И как будто что-то делается в этом направлении, — но так безтолково, в таком сумбурном виде… В программе по литературе безконечно расширено количество авторов и текстов, — но они привлекаются безсистемно. Они привлекаются безсвязно, зачастую нелепо… Как-то недавно соседский мальчик-пятиклассник обратился ко мне, профессору-гуманитарию, с просьбой помочь сделать домашнее задание. В чём задание состояло? Надо было составить план знаменитой сказки Погорельского «Чёрная курица, или Подземные жители». Я эту сказку с детства в руки не брал, и, конечно, мне нужно было освежить память. Читаю… И первым делом обнаруживаю, что она написана допушкинским языком. Мальчик этот язык не понимает! Он, например, натыкается на слово «зала» вместо привычного «зал» — и теряется. Текст абсолютно не соответствует возрастному и языковому сознанию ребёнка, которому предлагается — без всякой подготовки! — заниматься такими вещами. Обращались ко мне за помощью и старшеклассники, и я обнаружил, что им предлагают без всякой подготовки анализировать сложнейшие по структуре стихотворные тексты Фета, Блока и т.д. Оказывается, что не только ученики не готовы, но и учителя ни к чему не готовы! Оказывается, что министерские чиновники натаскивают учителей на схематизацию художественного текста. А поэтому когда ученики, в сущности, не получившие грамотности, не умеющие говорить, не умеющие сформулировать мысль, не умеющие логически построить самое простое рассуждение, приходят в качестве студентов на лекции, то сталкиваешься с тем, что до них не доходят вещи, которые студентами прежних поколений воспринимались с первого раза. То есть получается так, что студентов надо сначала переучивать, а потом уж заниматься с ними наукой.
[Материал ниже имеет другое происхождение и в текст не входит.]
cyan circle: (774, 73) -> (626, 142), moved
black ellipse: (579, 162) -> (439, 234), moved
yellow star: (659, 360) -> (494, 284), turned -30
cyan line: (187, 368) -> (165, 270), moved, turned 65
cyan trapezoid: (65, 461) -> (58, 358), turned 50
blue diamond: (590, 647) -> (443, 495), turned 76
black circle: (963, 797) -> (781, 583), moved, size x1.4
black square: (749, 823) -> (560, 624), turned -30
И студенческая молодёжь, и вообще молодёжь, — с одной стороны, она безконечно более прагматична, чем раньше… Но что поделать? — она поставлена в такие условия!.. Как жить, если ты не можешь пробиться? А с другой стороны, этот прагматизм неизбежно ведёт к потребительству, что абсолютно противоположно основам христианской нравственности. Печально? Да. Но, с другой стороны, когда наблюдаешь за прихожанами наших храмов, — видишь, насколько за эти 25 лет изменился каждый приход, насколько он помолодел. И в особенности когда начинается Причастие: откуда ни возьмись является огромное число молодых мамаш с младенцами. И думаешь: ведь наше будущее связано именно с православными семьями! С теми семьями, которые рождают детей, которые несут своих молочных младенцев на Причастие. Ведь эти младенцы скоро вырастут! Они через 20—30 лет станут ведущей общественной силой. Зато те, кто прожигает жизнь, они через 20—30 лет будут уже никем! Они просто себя убивают! Их не будет. Это страшно сознавать, а с другой стороны, видишь, что это неизбежно, потому что всё последнее 25-летие шло к тому, чтобы именно таких прожигателей и наплодить! Плодила их для своих целей мировая закулиса, чтобы наши дети, уйдя, очистили место для новых хозяев!
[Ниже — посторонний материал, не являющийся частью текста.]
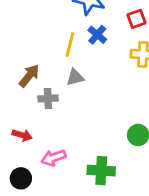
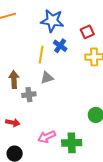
brown arrow: (29, 76) -> (14, 80), turned -36
pink arrow: (54, 158) -> (47, 137), moved

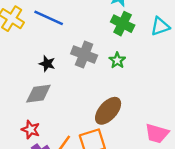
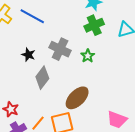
green cross: (123, 24) -> (94, 25), turned 36
gray diamond: (38, 94) -> (42, 78), moved, turned -50

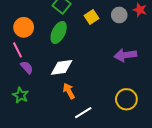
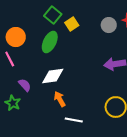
yellow square: (91, 17) -> (72, 24), moved
purple semicircle: (27, 67) -> (25, 85), moved
white line: (83, 113) -> (74, 120), turned 42

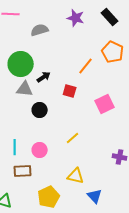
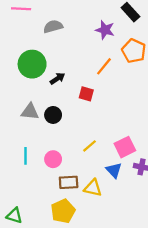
purple star: (76, 18) -> (105, 30), moved
gray triangle: (25, 89) -> (30, 112), moved
pink square: (105, 104) -> (125, 147), moved
brown rectangle: (23, 171) -> (69, 182), moved
blue triangle: (95, 196) -> (114, 170), moved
Но Россия выживет. Она, как мы видим, не подвержена современным «постхристианским ценностям». Эти «ценности» — пустой звук для наших людей, даже если они ещё не воцерковлены и далеки пока от Церкви. Зато Запад идёт в направлении «постхристианства» семимильными шагами! Политические обострения последних лет, они говорят о том, что мы подошли к той грани, когда либо Россия найдёт в себе силы победить, возродиться, встать… — а тогда она неизбежно выйдет в авангард мирового процесса, — либо начнётся война, которая будет уже последней для человечества. Как дело повернётся — я не знаю и не берусь предсказывать. Одно знаю наверняка: всё в руках Господних. Будем верить Ему, и вера не посрамит.